Cooking, highway pollution linked to high blood pressure

WASHINGTON (AFP) - Women in China who are exposed to pollution from cookstoves and highways face a greater risk of high blood pressure, said a study out on Monday.

The study focused on the role of black carbon, which after carbon dioxide is the second leading human-caused emission driving climate change. It comes from burning wood, coal and fossil fuels.

About half of all Chinese households cook with coal and wood, the researchers said.

The study involved 280 women living in a rural area of northwestern Yunnan province, with an average age of 52. Eighteen per cent were overweight and 4 per cent were obese at the start of the survey.

"The women wore portable air samplers that collected air particulate matter (PM) smaller than 2.5 micrometers, a size commonly associated with adverse health effects, and the samples were analysed for black carbon content," said the study.

Black carbon exposure was linked to higher blood pressure, a leading risk factor for heart disease.

Furthermore, living within about 200m of a highway was associated with a threefold higher systolic blood pressure - the greater of the two numbers that measure blood pressure - than women who lived further from a highway.

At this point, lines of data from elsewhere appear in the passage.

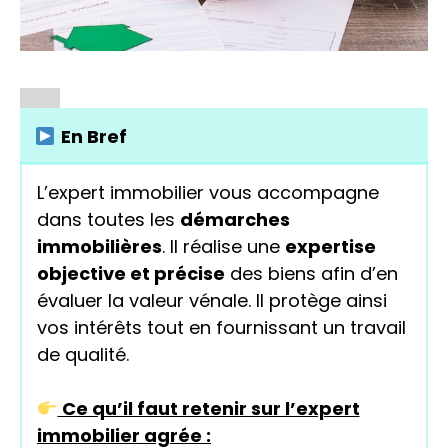
En Bref
L’expert immobilier vous accompagne
dans toutes les
démarches
immobilières
. Il réalise une
expertise
objective et précise
des biens afin d’en
évaluer la valeur vénale. Il protège ainsi
vos intérêts tout en fournissant un travail
de qualité.
Ce qu’il faut retenir sur l’expert
immobilier agrée :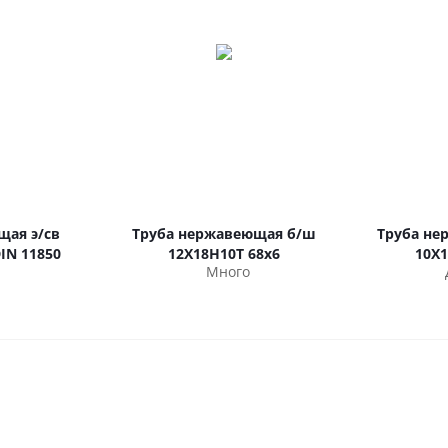
щая э/св
Труба нержавеющая б/ш
Труба не
DIN 11850
12Х18Н10Т 68х6
10Х
Много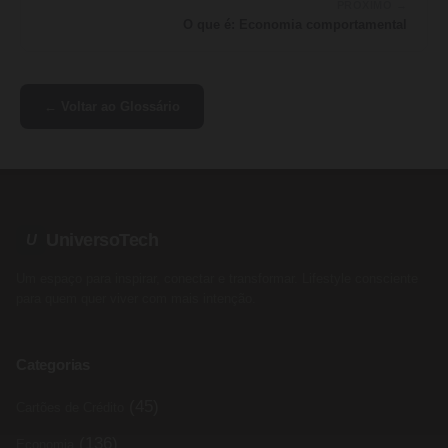
PRÓXIMO →
O que é: Economia comportamental
← Voltar ao Glossário
UniversoTech
U
Um espaço para inspirar, conectar e transformar. Lifestyle consciente
para quem quer viver com mais intenção.
Categorias
(45)
Cartões de Crédito
(136)
Economia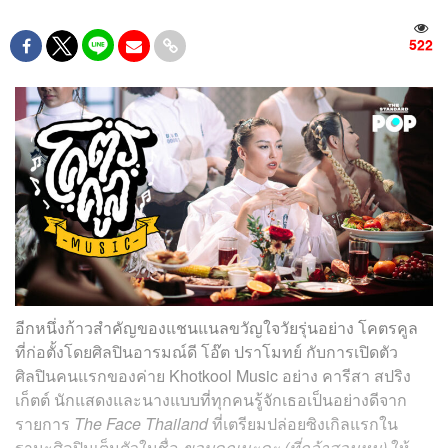
522
อีกหนึ่งก้าวสำคัญของแชนแนลขวัญใจวัยรุ่นอย่าง โคตรคูล
ที่ก่อตั้งโดยศิลปินอารมณ์ดี โอ๊ต ปราโมทย์ กับการเปิดตัว
ศิลปินคนแรกของค่าย Khotkool Music อย่าง คารีสา สปริง
เก็ตต์ นักแสดงและนางแบบที่ทุกคนรู้จักเธอเป็นอย่างดีจาก
รายการ
The Face Thailand
ที่เตรียมปล่อยซิงเกิลแรกใน
ฐานะศิลปินเต็มตัวในชื่อ
ขอบคุณนะคะ (ที่กล้าสอนหนู)
ให้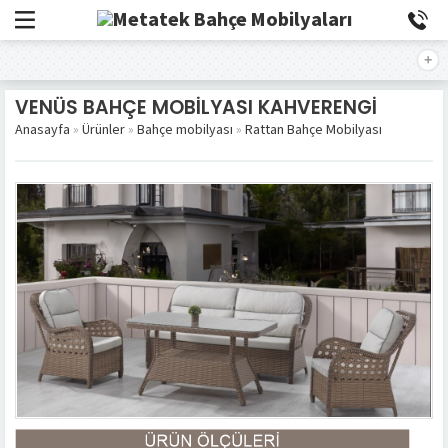
VENÜS BAHÇE MOBİLYASI KAHVERENGİ
Anasayfa
»
Ürünler
»
Bahçe mobilyası
»
Rattan Bahçe Mobilyası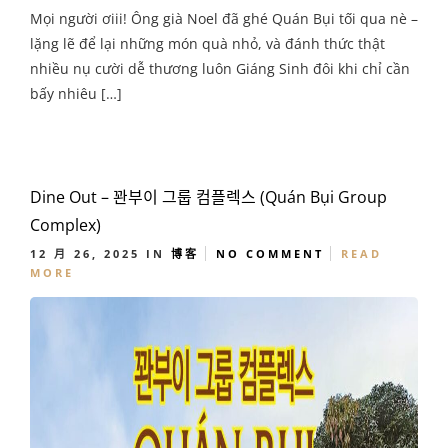
Mọi người ơiii! Ông già Noel đã ghé Quán Bụi tối qua nè –
lặng lẽ để lại những món quà nhỏ, và đánh thức thật
nhiều nụ cười dễ thương luôn Giáng Sinh đôi khi chỉ cần
bấy nhiêu […]
Dine Out – 꽌부이 그룹 컴플렉스 (Quán Bụi Group
Complex)
12 月 26, 2025
IN
博客
NO COMMENT
READ
MORE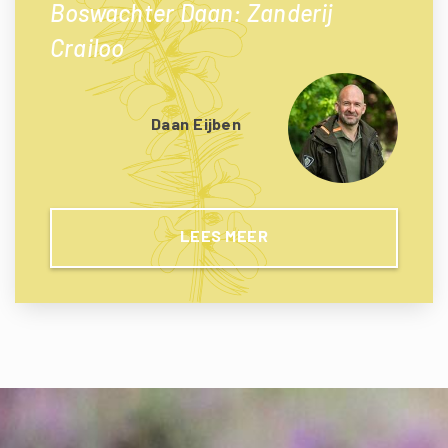
Boswachter Daan: Zanderij
Crailoo
Daan Eijben
LEES MEER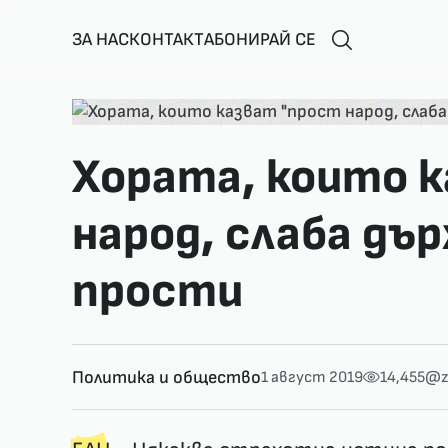
ЗА НАС
КОНТАКТ
АБОНИРАЙ СЕ
Хората, които 
народ, слаба дър
прости
Политика и общество
1 август 2019
14,455
@z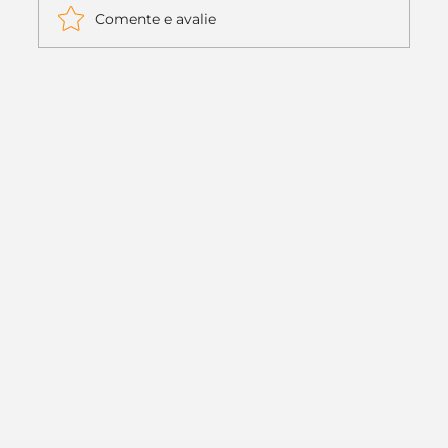
Comente e avalie
Itaú muda apenas duas letras da
logo. Mas o recado é muito maior: a
era da Inteligência Artificial
começou.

"We found an indication that the cardiovascular effect of black carbon from biomass smoke may be stronger if there is co-exposure to motor vehicle emissions," said the study, published in the Proceedings of the National Academy of Sciences.

Reducing such exposure "should lead to a reduction in the adverse health and climate impacts of air pollution."

Previous studies in Latin America have shown that when older women switched from traditional open fire cookstoves to less-polluting chimney stoves, their blood pressure decreased.